The main subject of this site is a text research application I call, for now, Deep Probe.
The purpose of Deep Probe is somewhat similar to typical search engines, but its operation is different. You enter your query, but instead of a list of places that seem to be relevant, you get a list of main recurring themes.
For example, if you ask Deep Probe about particular headphones, you may see as the main themes:
- many mentions of how bass-heavy they are
- complaints about them fitting on a specific shape or size of a head, but being uncomfortable or coming off for differently built people
- an ongoing flamewar on design, which according to some is “stuck in the 1990s” (it may be a good thing depending on your tastes)
Or, querying about a book:
- a cluster of stories about devouring the book through the night, not being able to put it down etc.

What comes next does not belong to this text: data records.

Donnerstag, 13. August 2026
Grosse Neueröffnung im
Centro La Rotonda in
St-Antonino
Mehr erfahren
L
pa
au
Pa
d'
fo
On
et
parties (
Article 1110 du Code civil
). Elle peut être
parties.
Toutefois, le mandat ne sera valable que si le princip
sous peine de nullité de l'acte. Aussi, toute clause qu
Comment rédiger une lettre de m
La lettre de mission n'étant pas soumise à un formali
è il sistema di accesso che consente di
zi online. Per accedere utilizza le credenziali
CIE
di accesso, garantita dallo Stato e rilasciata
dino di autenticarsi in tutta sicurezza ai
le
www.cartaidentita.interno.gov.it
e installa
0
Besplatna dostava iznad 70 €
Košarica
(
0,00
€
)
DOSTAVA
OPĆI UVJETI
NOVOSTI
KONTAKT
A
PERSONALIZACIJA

- people having strong opinions on the moody protagonist who likes to complain regularly
- praises of another character discovering herself
- various takes on, apparently, excessively fancy language
Keep in mind that these are not some random bits from the first blog you found on Google, or three top reviews on Amazon. These are big currents in the flow of what people say on the Internet (or at least in the corpus that Deep Probe is using). You get actual sentences or fragments assorted from many sources. You can see, at a glance, what is said the most often, and investigate further if you wish.
I have been thinking about some kind of “text digesting machine” for a long time now. What fascinated me most in linguistics and language processing have revolved around understanding texts (and also, assembling things in systemic ways).

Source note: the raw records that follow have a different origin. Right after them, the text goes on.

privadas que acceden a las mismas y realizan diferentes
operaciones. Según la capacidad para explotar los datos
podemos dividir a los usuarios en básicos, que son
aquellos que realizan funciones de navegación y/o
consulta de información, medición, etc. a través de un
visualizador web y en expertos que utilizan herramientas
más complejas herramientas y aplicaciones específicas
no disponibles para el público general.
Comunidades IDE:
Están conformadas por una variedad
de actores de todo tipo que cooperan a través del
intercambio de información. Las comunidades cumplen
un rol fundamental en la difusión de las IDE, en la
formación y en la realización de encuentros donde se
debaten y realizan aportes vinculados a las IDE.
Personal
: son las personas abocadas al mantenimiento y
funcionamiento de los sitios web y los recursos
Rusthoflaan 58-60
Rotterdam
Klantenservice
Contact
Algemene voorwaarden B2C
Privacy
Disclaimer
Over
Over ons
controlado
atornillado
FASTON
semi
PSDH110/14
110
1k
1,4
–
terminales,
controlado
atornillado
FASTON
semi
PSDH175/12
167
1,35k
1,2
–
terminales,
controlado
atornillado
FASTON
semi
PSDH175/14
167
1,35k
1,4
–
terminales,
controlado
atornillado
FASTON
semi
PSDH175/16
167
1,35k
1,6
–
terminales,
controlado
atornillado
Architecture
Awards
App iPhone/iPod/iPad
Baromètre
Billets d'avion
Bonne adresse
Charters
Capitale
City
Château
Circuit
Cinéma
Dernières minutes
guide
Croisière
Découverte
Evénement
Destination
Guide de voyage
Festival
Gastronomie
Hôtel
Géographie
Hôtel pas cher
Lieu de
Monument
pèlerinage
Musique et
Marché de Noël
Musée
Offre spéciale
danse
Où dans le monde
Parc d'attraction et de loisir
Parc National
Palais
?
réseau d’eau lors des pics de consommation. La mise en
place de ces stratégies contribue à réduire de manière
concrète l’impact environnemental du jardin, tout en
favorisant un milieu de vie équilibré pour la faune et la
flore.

While there exist many solutions that do some similar job, text summarizers for example, they don’t provide the broad analysis I am talking about. And I think we should have better tools under known science of language and computation.
As of middle September 2019, I finally have an embarassingly hacky way of performing theme analysis with some code ran from the command line (or from inside of Emacs, to be precise). Although very primitive, this is an important beginning. It shows that the overall thinking makes sense technologically, and now needs to be much more developed and packaged in some kind of a sane interface.
So here I will document my journey onwards – while hopefully noting interesting developments in linguistics and natural language processing.